O crescimento foi de 2.291.452 de pessoas (1,46%) em comparação com o pleito de 2022. Em 2026, estão em disputa os cargos de presidente da República, governador, senador, deputado federal e deputado estadual ou distrital.

O eleitorado do Norte foi o que mais cresceu proporcionalmente, passando de 12.560.410 pessoas em 2022 para 13.109.354 em 2026. O acréscimo foi de 548.944 eleitores e eleitoras, alta de 4,37%. Com isso, a região passou a concentrar 8,26% do eleitorado nacional.

Período para convenções partidárias inicia nesta segunda-feira, dia 20

As convenções partidárias de 2026 começam nesta segunda-feira, dia 20, e seguem até 5 de agosto. Nesse período, partidos políticos e federações definirão os candidatos que disputarão as eleições de outubro, além de deliberarem sobre coligações e outros aspectos da organização da campanha eleitoral.

A escolha nas convenções é uma etapa obrigatória para quem pretende concorrer nas eleições.

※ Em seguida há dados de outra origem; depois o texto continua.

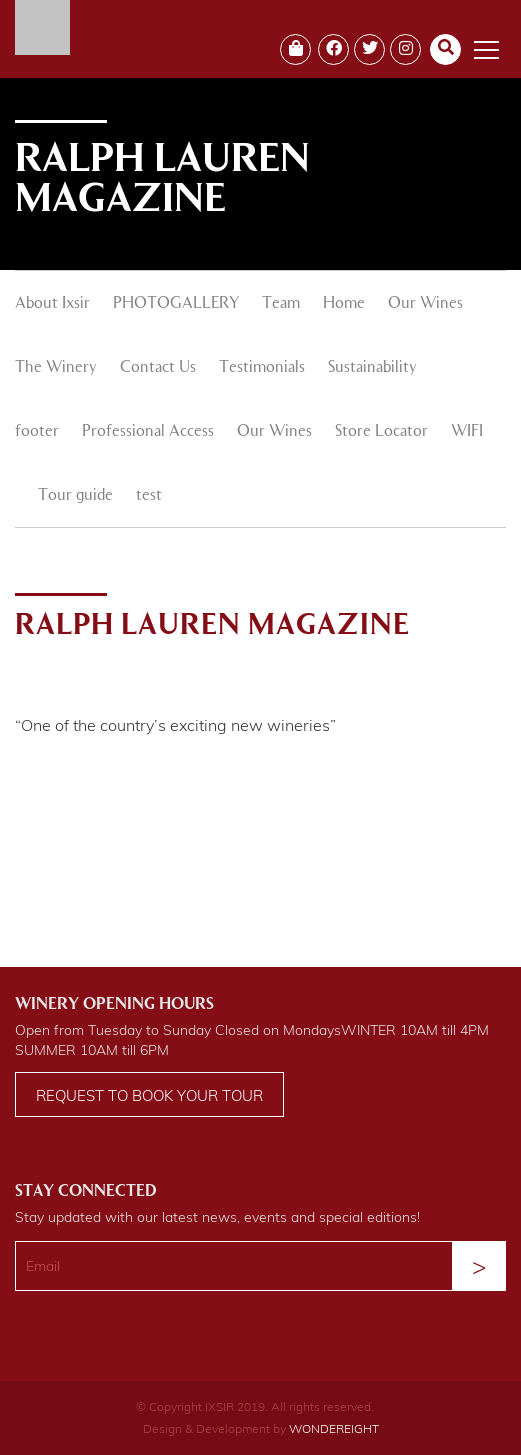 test (149, 496)
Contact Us (158, 368)
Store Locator (381, 432)
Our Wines (425, 304)
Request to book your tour (149, 1095)
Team (281, 304)
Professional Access (148, 432)
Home (344, 304)
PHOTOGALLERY (176, 304)
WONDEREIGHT (334, 1428)
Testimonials (262, 368)
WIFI (467, 432)
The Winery (56, 368)
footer (37, 432)
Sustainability (372, 368)
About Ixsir (52, 304)
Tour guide (75, 496)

Somente os nomes aprovados pelos partidos poderão solicitar registro de candidatura à Justiça Eleitoral.

O que será definido nas convenções

Durante os encontros, os partidos escolherão os candidatos aos seguintes cargos: presidente da República; governador; senador (duas vagas por estado); deputado federal; deputado estadual e deputado distrital, no caso do Distrito Federal.

Também será definida a numeração dos candidatos na urna eletrônica e, quando houver, a composição de coligações e a organização das federações partidárias.

Calendário eleitoral

Após o encerramento das convenções, os partidos deverão registrar os candidatos na Justiça Eleitoral até 16 de agosto.

A campanha eleitoral terá início oficialmente em 17 de agosto, quando passam a ser permitidas propagandas eleitorais e a realização de atos de campanha nas ruas e na internet.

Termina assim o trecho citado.